TurnTrout comments on Refusal in LLMs is mediated by a single direction

TurnTrout 2 May 2024 16:19 UTC
LW: 3 AF: 3
0
AF
When we then run the model on harmless prompts, we intervene such that the expression of the “refusal direction” is set to the average expression on harmful prompts:
$a_{harmless}^{'} \leftarrow a_{harmless} - (a_{harmless} \cdot^r)^r + ({avg_proj}_{harmful})^r$
Note that the average projection measurement and the intervention are performed only at layer $l$ , the layer at which the best “refusal direction” $^r$ was extracted from.

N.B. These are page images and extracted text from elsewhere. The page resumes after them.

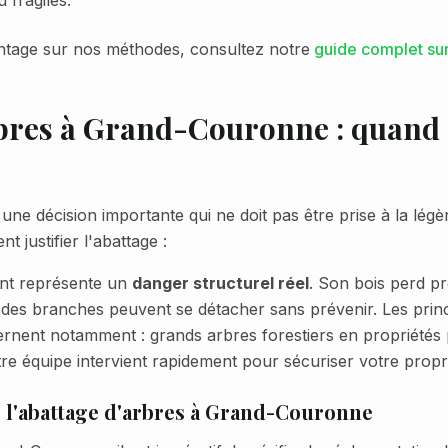
 fragiles.
tage sur nos méthodes, consultez notre
guide complet sur
bres à
Grand-Couronne
: quand
une décision importante qui ne doit pas être prise à la lég
t justifier l'abattage :
nt représente un
danger structurel réel
. Son bois perd p
 des branches peuvent se détacher sans prévenir. Les pri
ernent notamment :
grands arbres forestiers en propriétés 
tre équipe intervient rapidement pour sécuriser votre propri
l'abattage d'arbres à
Grand-Couronne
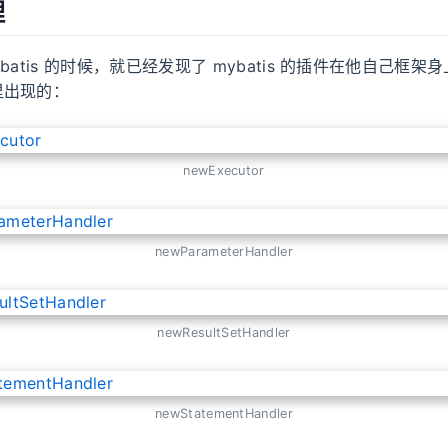
理
batis 的时候，就已经发现了 mybatis 的插件在他自己框
里出现的：
newExecutor
newParameterHandler
newResultSetHandler
newStatementHandler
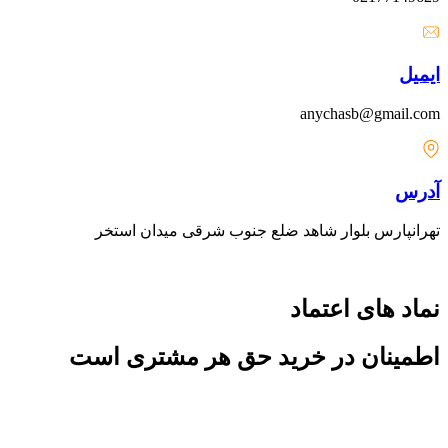
ایمیل
anychasb@gmail.com
آدرس
تهرانپارس بلوار شاهد ضلع جنوب شرقی میدان استخر
نماد های اعتماد
اطمینان در خرید حق هر مشتری است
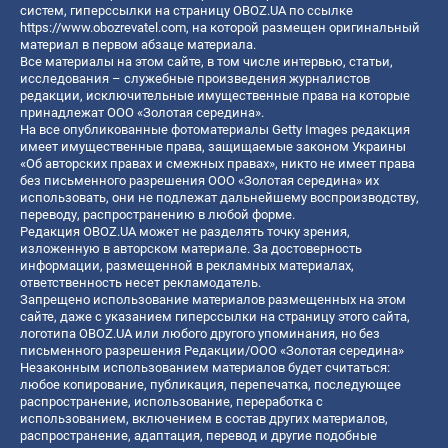
систем, гиперссылки на страницу OBOZ.UA по ссылке
https://www.obozrevatel.com
, на которой размещен оригинальный
материал в первом абзаце материала.
Все материалы на этом сайте, в том числе интервью, статьи,
исследования – служебные произведения журналистов
редакции, исключительные имущественные права на которые
принадлежат ООО «Золотая середина».
На все опубликованные фотоматериалы Getty Images редакция
имеет имущественные права, защищаемые законом Украины
«Об авторских правах и смежных правах», никто не имеет права
без письменного разрешения ООО «Золотая середина» их
использовать, они не подлежат дальнейшему воспроизводству,
переводу, распространению в любой форме.
Редакция OBOZ.UA может не разделять точку зрения,
изложенную в авторском материале. За достоверность
информации, размещенной в рекламных материалах,
ответственность несет рекламодатель.
Запрещено использование материалов размещенных на этом
сайте, даже с указанием гиперссылки на страницу этого сайта,
логотипа OBOZ.UA или любого другого упоминания, но без
письменного разрешения Редакции/ООО «Золотая середина»
Незаконным использованием материалов будет считаться:
любое копирование, публикация, перепечатка, последующее
распространение, использование, переработка с
использованием, включением в состав других материалов,
распространение, адаптация, перевод и другие подобные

Was it substantially less effective to instead use
$a_{harmless}^{'} \leftarrow a_{harmless} + ({avg_proj}_{harmful})^r$
?
We find this result unsurprising and implied by prior work, but include it for completeness. For example, Zou et al. 2023 showed that adding a harmfulness direction led to an 8 percentage point increase in refusal on harmless prompts in Vicuna 13B.
I do want to note that your boost in refusals seems absolutely huge, well beyond 8%? I am somewhat surprised by how huge your boost is.
using this direction to intervene on model activations to steer the model towards or away from the concept (Burns et al. 2022
Burns et al. do activation engineering? I thought the CCS paper didn’t involve that.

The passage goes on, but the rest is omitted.